Silicon Valley Reeling Under High Vacancy Rates (CBG, AMAT, JAVA, ADBE)
According to a report published in Bloomberg, the Silicon Valley is suffering from a glut of empty high rises and office parks ever since the dot-com bust. As a result, owners of commercial properties around this region are unable to sustain average rents.
CB Richard Ellis Group Inc (NYSE: CBG) indicated that over 43 million square feet (4 million square meters), an equivalent of 15 Empire State Buildings, were vacant at the end of 3Q09, marking the highest vacancy in about five years. Meanwhile, 11 empty office buildings, accounting for about 3 million square feet of the best quality space, are lying vacant in San Jose, Sunnyvale and Palo Alto.

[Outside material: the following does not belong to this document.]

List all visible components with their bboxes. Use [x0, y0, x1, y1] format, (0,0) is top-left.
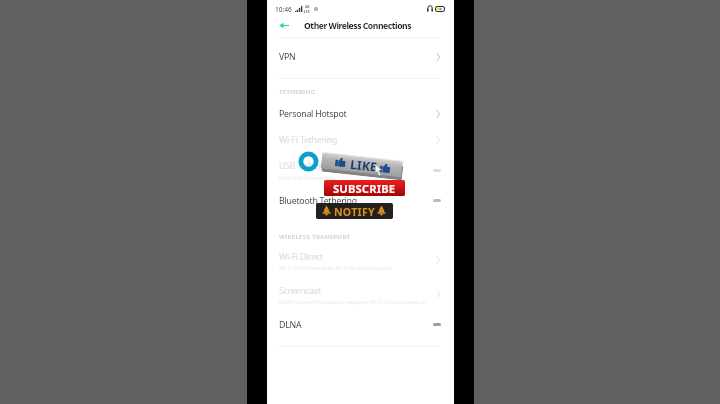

According to Jon Haveman of Beacon Economics, a consulting firm in San Rafael, California, the situation in the Silicon Valley is similar to the bubble bursting in the residential market. He also predicts that the vacancy levels are unlikely to decline in the foreseeable future.
Haveman has also forecasted the doubling of commercial property foreclosures in 2010. Job growth in the area, which has seen enormous cuts by Applied Materials Inc (NASDAQ: AMAT), Sun Microsystems Inc (NASDAQ: JAVA) and Adobe Systems Inc (NASDAQ: ADBE), may not return for another two years, he added.